PreRender's clients now have a number of technology implementations that can meet a wide range of technical solutions. Server has two options: 1, the use of the official Prerender.io cloud Services 2, to build their own prerender backend services. The introduction of the official Web site recommended the use of cloud services, but the official website needs FQ, and the use of other people's service stability is always worrying, I chose to deploy PreRender services. It's actually a nodejs process that runs alone, and it's stable after running with forever instructions.
Advantages: 1, high real-time, through the above analysis can understand PreRender service is real-time to get search engine request to do page rendering, which means that after a deployment if the site does not have a large change will not have a follow-up work, the search engine to get every return content and user access is the same as the latest data. 2, distributed deployment, PreRender service is a completely separate from the Web application of a process, regardless of how many of the backend cluster and deployment do not affect each other. 3, stability, the framework has been relatively mature, caching mechanism, black and white list experience is very good. PreRender service after running with Forever Daemon basically did not encounter the problem of instability.
Disadvantages: 1, search engine crawl efficiency, the page is real-time rendering, search engine crawl up naturally slower, but this we do not care.
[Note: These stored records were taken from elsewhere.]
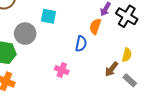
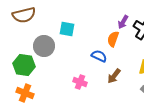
blue semicircle: (81, 44) -> (99, 56), turned -77
brown arrow: (112, 69) -> (114, 76), moved

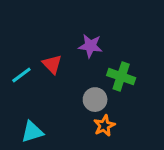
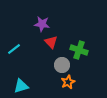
purple star: (90, 46) -> (42, 24), moved
red triangle: (52, 64) -> (51, 42), moved

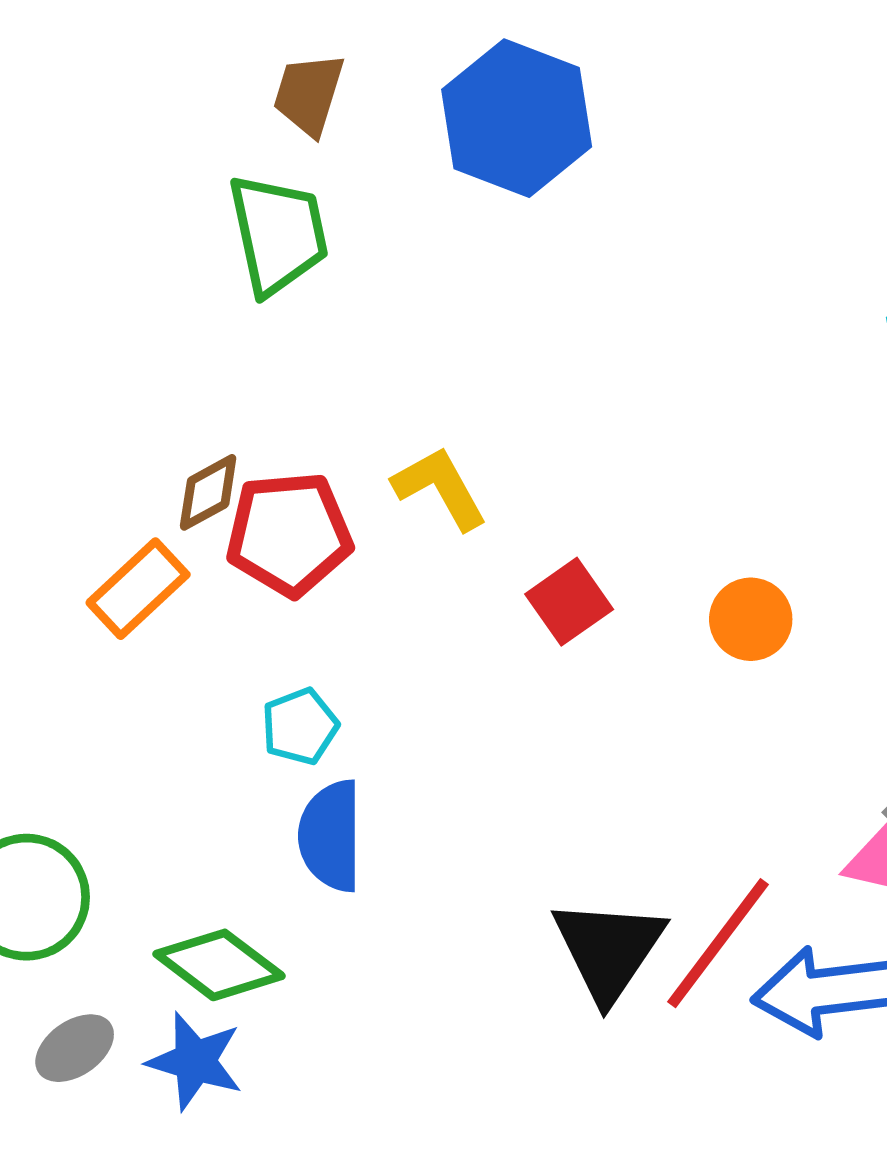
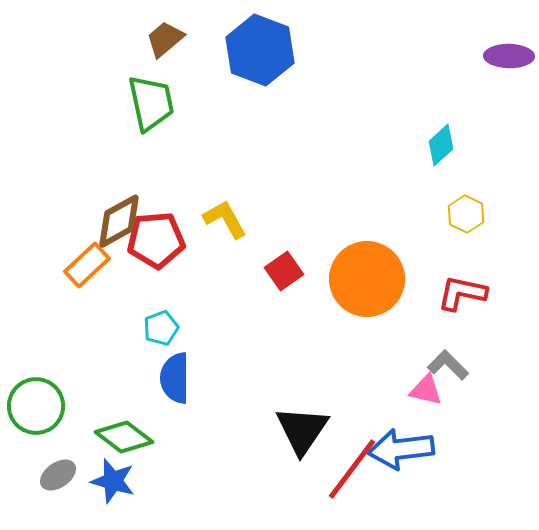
brown trapezoid: (309, 94) -> (165, 39), turned 33
brown diamond: (208, 492) -> (119, 221), size x1.5
orange circle: (751, 619) -> (367, 279), size x2.0
red line: (718, 943) -> (352, 469), moved

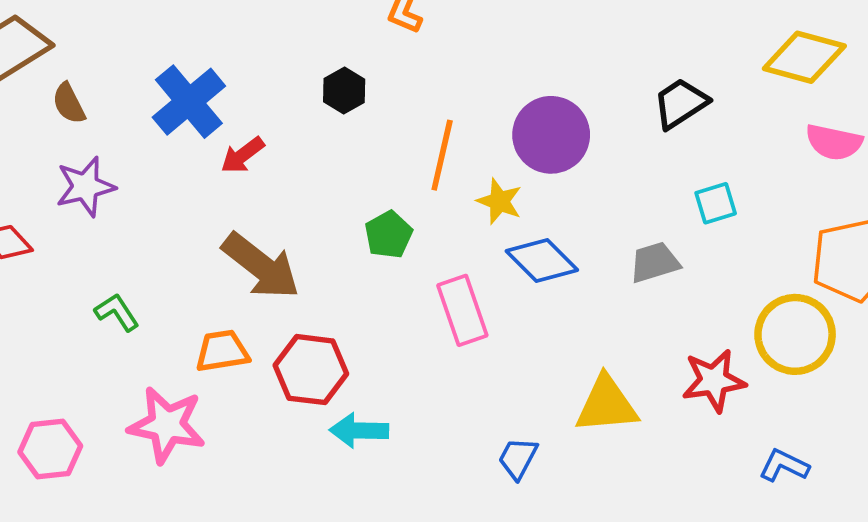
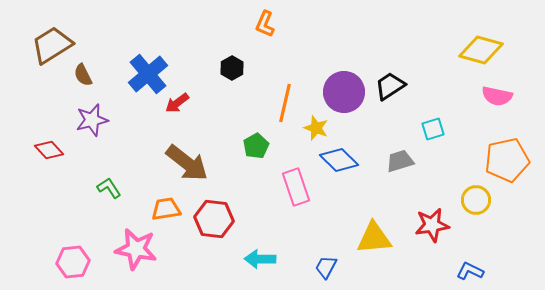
black trapezoid: (680, 103) -> (390, 86), moved
yellow circle: (795, 334) -> (476, 200), size x0.7
cyan arrow: (359, 431) -> (260, 259), moved

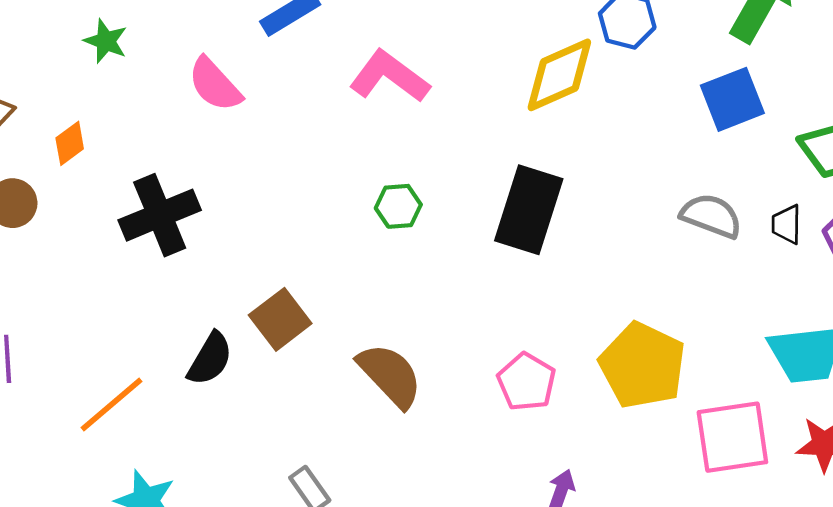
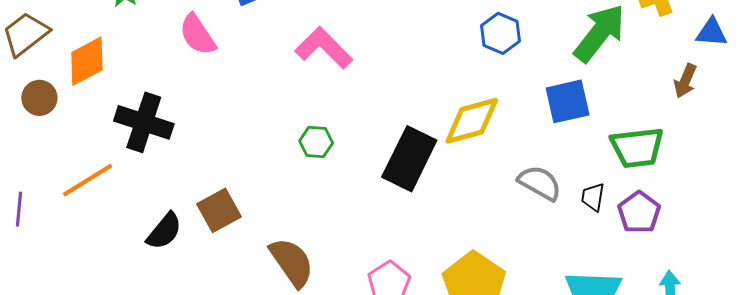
yellow diamond: (559, 75) -> (472, 121), moved
orange diamond: (70, 143) -> (87, 61), size x1.6
black cross: (160, 215) -> (144, 122), turned 32
orange line: (111, 405) -> (88, 180), moved

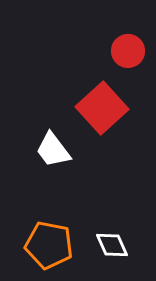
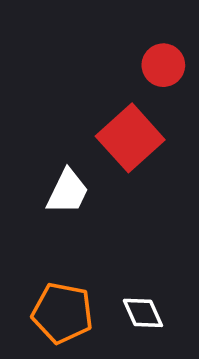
white trapezoid: (53, 150) -> (68, 192), turned -117

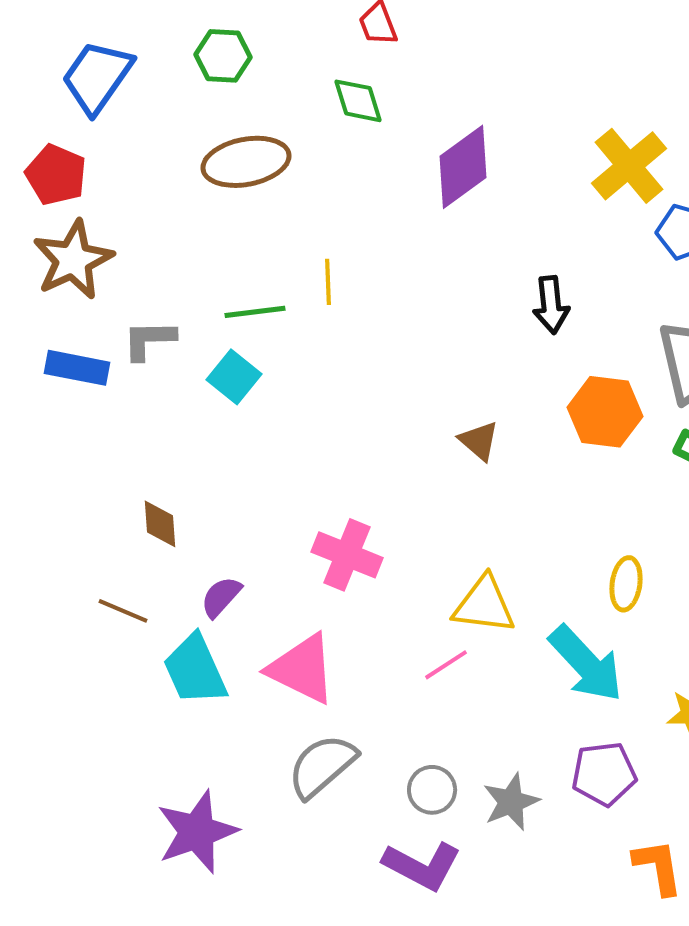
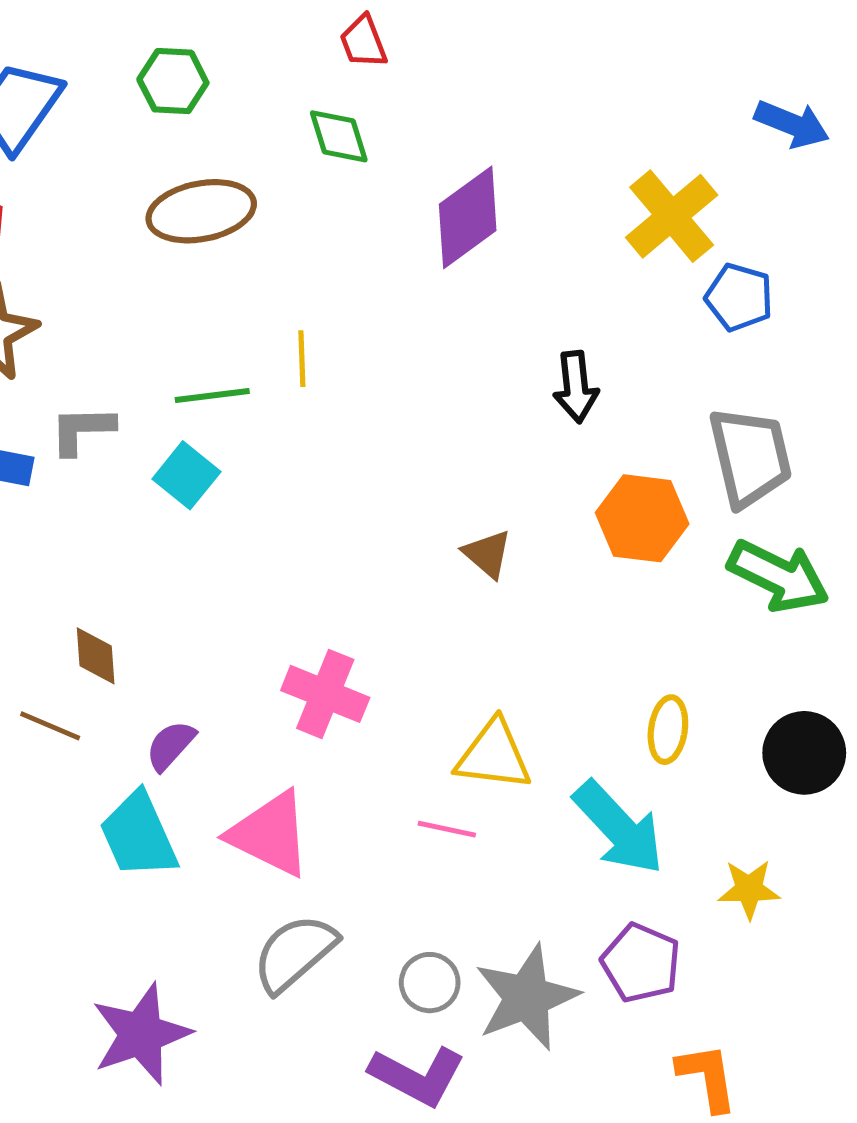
brown line: (123, 611) -> (50, 726), moved
pink line: (446, 665) -> (447, 829), turned 45
purple pentagon: (604, 774) -> (641, 963), turned 30
gray star: (511, 802) -> (527, 997), size x1.5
Compare two scenarios I naturally chose the PreRender solution, and the process of deploying the practice also encountered a series of problems, if necessary I will write PreRender deployment practice article.
Summarize
Overall, single page application can crawl the biggest problem is that the search engine does not execute JS, the solution is nothing more than we do dynamic Data rendering and then feed to the crawler. This is not a difficult thing to do even if you are going to complete such a framework yourself.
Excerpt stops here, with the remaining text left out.